I am trying to understand how is contrastive learning loss function derived in a really known paper called Improved Deep Metric Learning with Multi-class N-pair Loss Objective , but I fail to reason how they derived from the formula $$\log(1 + \sum_{i=1}^{N-1} \exp(f(x)^Tf(x_i^{-}) - f(x)^Tf(x^+)))$$
this one $$-\log(\frac{ \exp(f(x)^Tf(x^+))}{\exp(f(x)^Tf(x^{+})) + \sum_{i=1}^{N-1} \exp(f(x)^Tf(x_i^{-}))})$$
where $\{x_i^-\}$ is a set of $N - 1$ negative samples, $x^+$ is positive sample, and x is current sample and $f: \mathbb{R}^q \rightarrow \mathbb{R}^p$. All these samples have the same domain $\mathbb{R}^d$. If you do not understand what negative,positive and current mean, that is okay, because it is irrelevant at this stage.
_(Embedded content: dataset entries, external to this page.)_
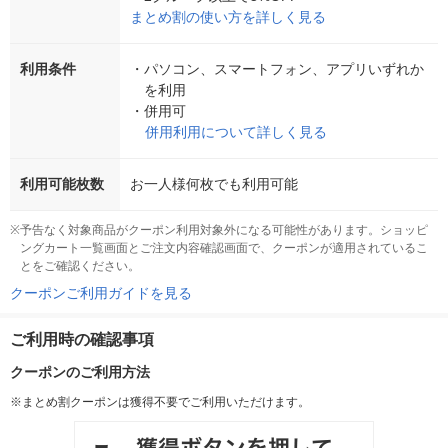
まとめ割の使い方を詳しく見る
利用条件
・
パソコン、スマートフォン、アプリいずれか
を利用
・
併用可
併用利用について詳しく見る
利用可能枚数
お一人様何枚でも利用可能
※
予告なく対象商品がクーポン利用対象外になる可能性があります。ショッピ
ングカート一覧画面とご注文内容確認画面で、クーポンが適用されているこ
とをご確認ください。
クーポンご利用ガイドを見る
ご利用時の確認事項
クーポンのご利用方法
※まとめ割クーポンは獲得不要でご利用いただけます。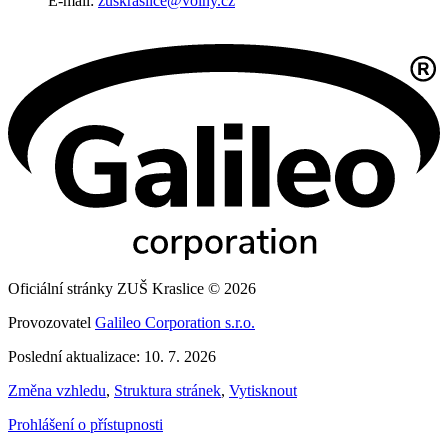
E-mail:
zuskraslice@volny.cz
Oficiální stránky ZUŠ Kraslice © 2026
Provozovatel
Galileo Corporation s.r.o.
Poslední aktualizace: 10. 7. 2026
Změna vzhledu
,
Struktura stránek
,
Vytisknout
Prohlášení o přístupnosti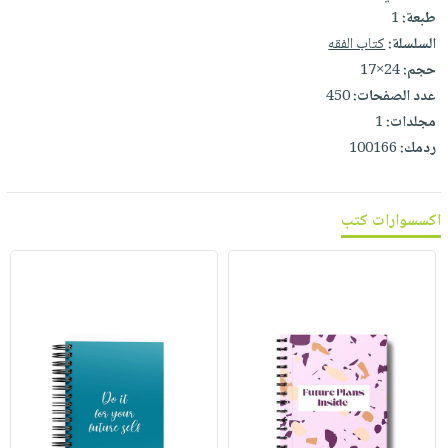
طبعة:
1
السلسلة:
كتاب الفقه
حجم:
24×17
عدد الصفحات:
450
مجلدات:
1
ردمك:
100166
اكسسوارات كتب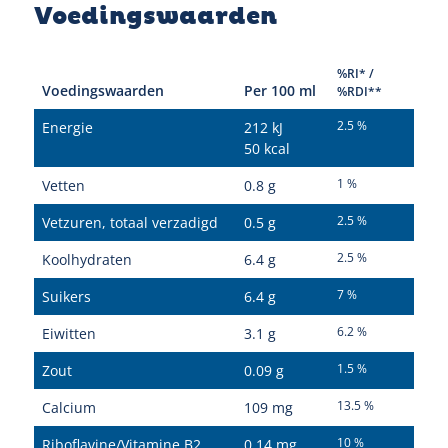
Voedingswaarden
%RI* /
Voedingswaarden
Per 100 ml
%RDI**
2.5 %
Energie
212 kJ
50 kcal
1 %
Vetten
0.8 g
2.5 %
Vetzuren, totaal verzadigd
0.5 g
2.5 %
Koolhydraten
6.4 g
7 %
Suikers
6.4 g
6.2 %
Eiwitten
3.1 g
1.5 %
Zout
0.09 g
13.5 %
Calcium
109 mg
10 %
Riboflavine/Vitamine B2
0.14 mg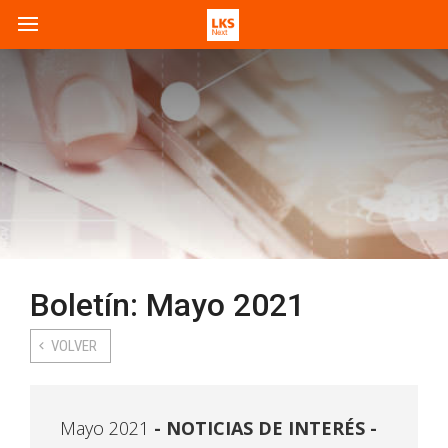
Boletín: Mayo 2021
VOLVER
Mayo 2021
NOTICIAS DE INTERÉS -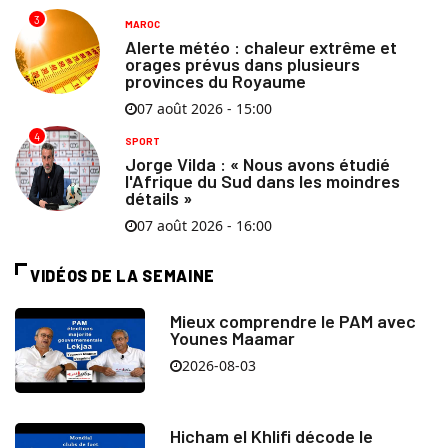
3
MAROC
Alerte météo : chaleur extrême et
orages prévus dans plusieurs
provinces du Royaume
07 août 2026 - 15:00
4
SPORT
Jorge Vilda : « Nous avons étudié
l'Afrique du Sud dans les moindres
détails »
07 août 2026 - 16:00
VIDÉOS DE LA SEMAINE
Mieux comprendre le PAM avec
Younes Maamar
2026-08-03
Hicham el Khlifi décode le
from the second to the first it's easy to reconstruct the equality :
$$-\log(\frac{ \exp(f(x)^Tf(x^+))}{\exp(f(x)^Tf(x^{+})) + \sum_{i=1}^{N-1} \exp(f(x)^Tf(x_i^{-}))}) = $$
$$\log(\frac{\exp(f(x)^Tf(x^{+})) + \sum_{i=1}^{N-1} \exp(f(x)^Tf(x_i^{-}))}{ \exp(f(x)^Tf(x^+))}) =$$
$$\log(1 + \sum_{i=1}^{N-1} \frac{\exp(f(x)^Tf(x_i^{-}))}{ \exp(f(x)^Tf(x^+))}) =$$
$$\log(1 + \sum_{i=1}^{N-1} \exp(f(x)^Tf(x_i^{-})-f(x)^Tf(x^+))) $$